## Your assignment
Below are records; from the line containing "identify all the" through the very last line, output each line exactly. No pictures.

## Dataset entries
:::::

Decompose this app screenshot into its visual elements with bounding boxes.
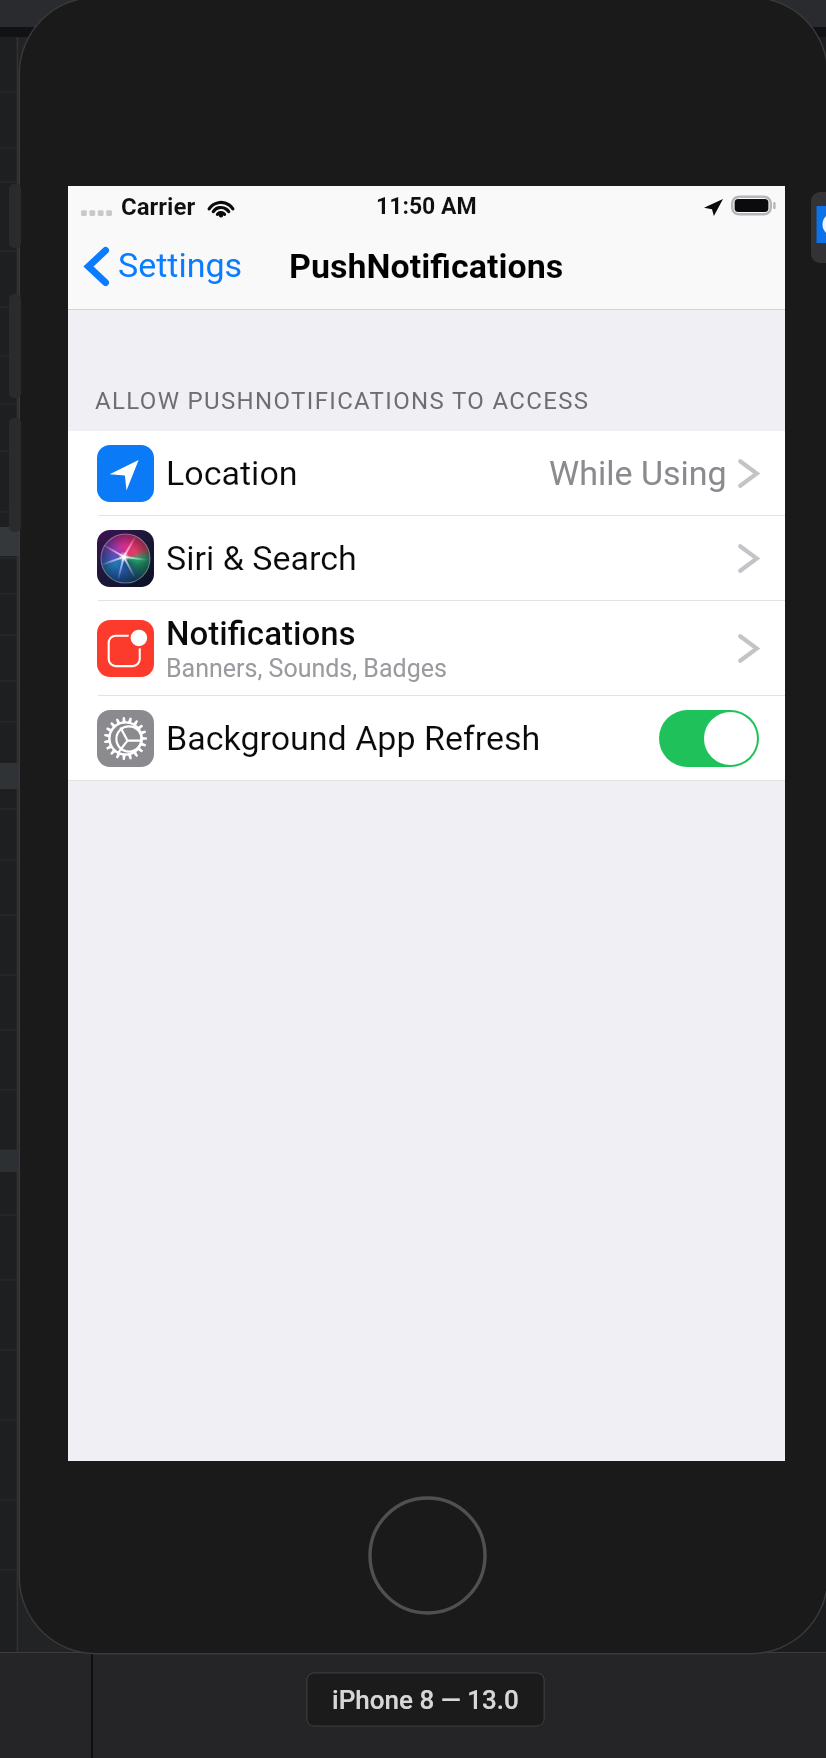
button[interactable]: Siri & Search (68, 516, 785, 600)
staticText: Notifications (166, 614, 356, 653)
staticText: Siri & Search (166, 538, 357, 578)
button[interactable]: Notifications (68, 601, 785, 695)
staticText: Carrier (121, 193, 196, 221)
button[interactable]: Location (68, 431, 785, 515)
staticText: Settings (118, 245, 243, 285)
staticText: Banners, Sounds, Badges (166, 654, 447, 683)
button[interactable]: Settings (68, 236, 255, 296)
staticText: PushNotifications (289, 246, 564, 286)
staticText: 11:50 AM (376, 193, 477, 220)
button[interactable]: iPhone 8 — 13.0 (306, 1672, 545, 1727)
button[interactable]: Background App Refresh (68, 696, 785, 780)
staticText: While Using (549, 453, 727, 493)
staticText: ALLOW PUSHNOTIFICATIONS TO ACCESS (95, 387, 590, 415)
button[interactable]: Home (368, 1496, 487, 1615)
staticText: Location (166, 453, 298, 493)
staticText: Background App Refresh (166, 718, 541, 758)
staticText: iPhone 8 — 13.0 (332, 1685, 519, 1715)
button[interactable]: Background App Refresh toggle (659, 710, 759, 767)
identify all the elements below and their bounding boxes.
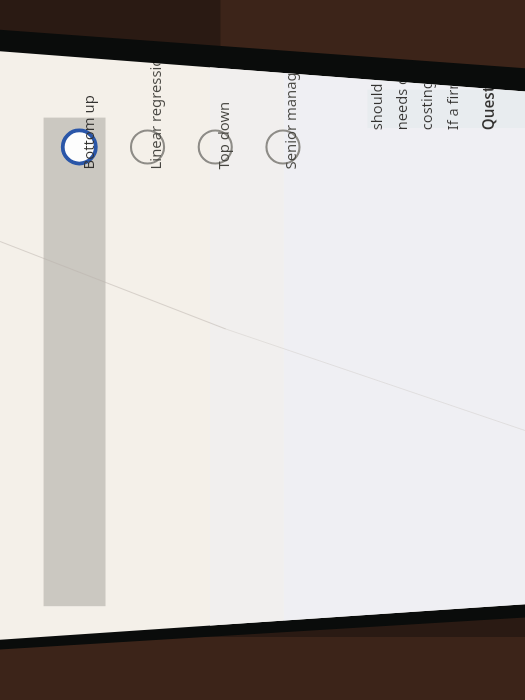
button[interactable]: Quiz question on phone screen bbox=[0, 0, 525, 700]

:::::

## Task answer
identify all the elements below and their bounding boxes.
button[interactable]: Quiz question on phone screen bbox=[0, 0, 525, 700]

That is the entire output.